His fantasy team was 6-0. He had just joined the office league this year. A seasoned veteran of fantasy, he had been carefully managing his roster and staying on top of everything. And the results were palpable. No one seemed able to stop him. The competition didn’t appear to be quite as strong as he was led to believe. He had this new league in the bag, so he thought, and with that, he began to ease off the pedal and focus more on his other leagues. Eight weeks and seven losses later, his office fantasy team now sits on the outside looking in after getting bounced in the first round of the league playoffs. Gone. Done. Finished. What in the world happened to that 6-0 fantasy team? How the hell did it fall apart so completely and dramatically? What went wrong? By his own admission, there was one reason, and one reason only, for his team’s remarkable collapse: complacency.
Fantasy football is a very dynamic game. These days, the weekly intrigue of DFS play leaves season-long leagues looking like a boring jigsaw puzzle in comparison. But the traditional style of fantasy football is not as slow and antiquated as it might seem. The adjustments that need to be made in that format of play are not necessarily weekly, and often-times, they are more subtle and take more forethought than the approach taken to DFS. Did anyone out there drop Michael Thomas or Jordan Howard after a couple of weeks of play? If so, how unfortunate. You probably drafted them based on their preseason potential to make an impact by season’s end. And yet, some fantasy owners got complacent and quickly lost track of that train of thought, letting these players go just before they started making an impact. Injuries, player development, adjustments to offensive lines, and NFL trades, among other changes throughout the season, can significantly affect your fantasy roster at any point in the season.
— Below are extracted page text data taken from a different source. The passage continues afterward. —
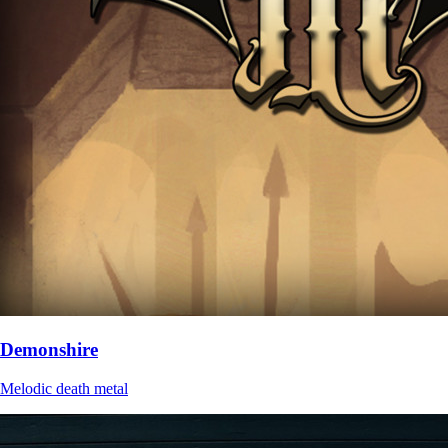
Demonshire
Melodic death metal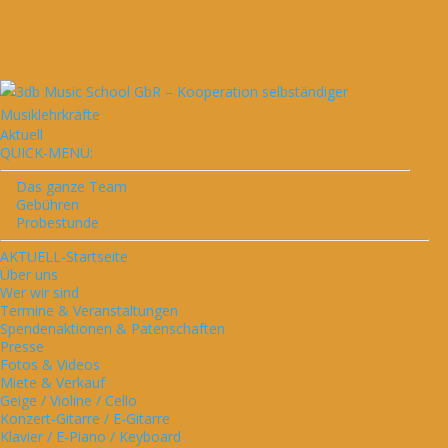
Aktuell
QUICK-MENÜ:
Das ganze Team
Gebühren
Probestunde
AKTUELL-Startseite
Über uns
Wer wir sind
Termine & Veranstaltungen
Spendenaktionen & Patenschaften
Presse
Fotos & Videos
Miete & Verkauf
Geige / Violine / Cello
Konzert-Gitarre / E-Gitarre
Klavier / E-Piano / Keyboard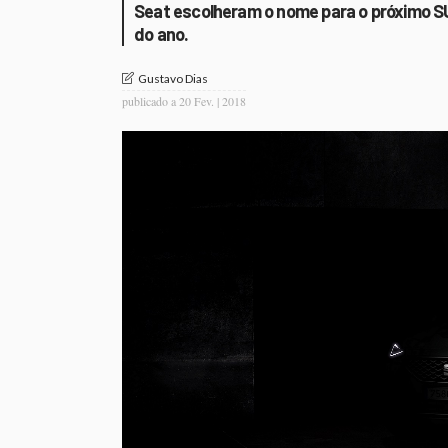
Seat escolheram o nome para o próximo SUV
do ano.
Gustavo Dias
publicado a
20 Fev. | 2018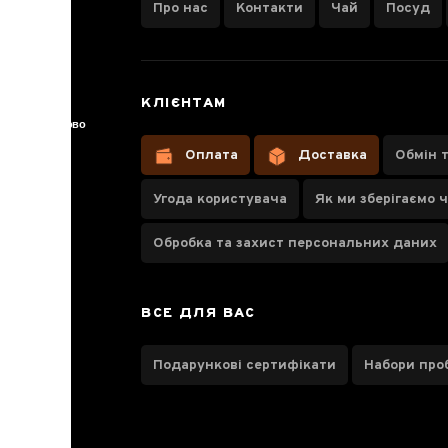
Про нас
Контакти
Чай
Посуд
Вид "Аксесуари"
КЛІЄНТАМ
Ножі для пуеру
17
Готово
Підставки-підігрічі
348
1
Оплата
Доставка
Обмін 
Ситечко
1
Угода користувача
Як ми зберігаємо 
Бренд
Обробка та захист персональних даних
Майстер Гу Цзингуан
1
ВСЕ ДЛЯ ВАС
Майстер Фен Яо Чен
62
Подарункові сертифікати
Набори про
Kamjove
2
ChiKao glass
1
Samadoyo
6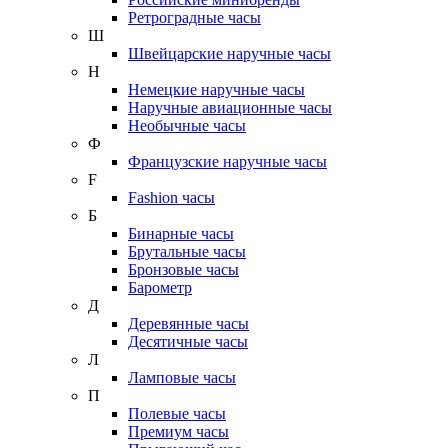
Ретроградные часы
Ш
Швейцарские наручные часы
Н
Немецкие наручные часы
Наручные авиационные часы
Необычные часы
Ф
Французские наручные часы
F
Fashion часы
Б
Бинарные часы
Брутальные часы
Бронзовые часы
Барометр
Д
Деревянные часы
Десятичные часы
Л
Ламповые часы
П
Полевые часы
Премиум часы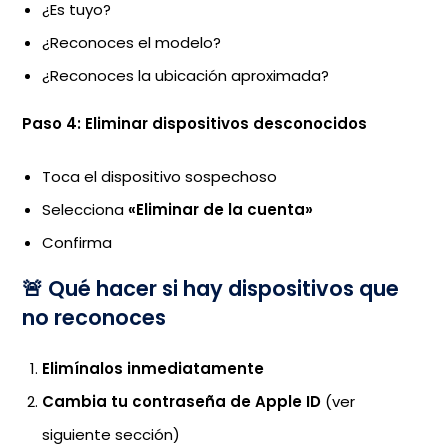
¿Es tuyo?
¿Reconoces el modelo?
¿Reconoces la ubicación aproximada?
Paso 4: Eliminar dispositivos desconocidos
Toca el dispositivo sospechoso
Selecciona
«Eliminar de la cuenta»
Confirma
🚨 Qué hacer si hay dispositivos que
no reconoces
Elimínalos inmediatamente
Cambia tu contraseña de Apple ID
(ver
siguiente sección)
The prudent owner stays on top of these changes and continually assesses and re-assesses their players all season long.
Complacency is sometimes just a brief hiccup in our efforts to succeed. Sadly, it is more often indicative of either hubris or perennial disease. The former can be temporary in nature; it is normal to get caught up in your own success and believe you’ve got it made without the need for much additional effort. The latter is more insidious, and indicative of shallow standards, habitual procrastination, and a recurring belief that you can obtain what you want without paying the price for it. And it is sometimes furthered by one’s initial success when taking that approach. The harsh reality is that, in the end, we reap what we sow. If you aren’t willing to put in the time and effort it takes to succeed, it will eventually turn around and bite you in the ass. To win with skill and effort is to be successful. To win with no skill and no effort is to be lucky. To lose with skill and effort is to be unfortunate. To lose with skill and no effort is to be complacent.
In life or fantasy, if you want to make something of yourself, get your shit together. There is little room for complacency.